Tutorials are not included in the meeting registration and require a separate registration fee

Tutorial Registration: 7:30AM-8:30AM

The statistical methods used for data mining or signal detection of drug adverse event combinations from large drug safety databases such as FDA’s Adverse Event Reporting System (FAERS), consisting of spontaneous reports on adverse events for postmarket drugs are called passive surveillance methods. On the other hand, the statistical signal detection methods for longitudinal data, as the data accrues in time, are called active surveillance methods. A review of the most commonly used passive surveillance statistical methods, along with a likelihood ratio test (LRT) based method, developed by the instructors, will be discussed in detail. A live demo of the LRT in OpenFDA tool that uses the FAERS data will be presented. Extensions of LRT, such as the LRT for a drug class (Ext-LRT), the LRT for longitudinal safety data (Long-LRT), used for active surveillance, and the LRT for handling excessive number of zeros (ZIP-LRT) will also be presented in detail. Finally, use of the LRT in meta analysis, when there are several studies, will be given.

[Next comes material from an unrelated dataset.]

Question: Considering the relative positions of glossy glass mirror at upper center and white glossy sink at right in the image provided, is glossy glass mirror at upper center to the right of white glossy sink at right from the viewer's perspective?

The tutorial will consist of three modules:

• Module-I: a quick review of commonly used Bayesian and Frequentist methods for signal detection in passive surveillance will be given; then the basic LRT method will be discussed in detail and extensions of the LRT methodology to a drug-class and data with excessive zeros, will be presented.
• Module-II: a live demonstration of the LRT in OpenFDA tool (available for public use) to certain drugs or adverse events (AEs) from the FAERS database will be given. Finally, in
• Module-III: the LRT for longitudinal clinical database and the use of the LRT in meta-analysis, when there are several studies, will be given.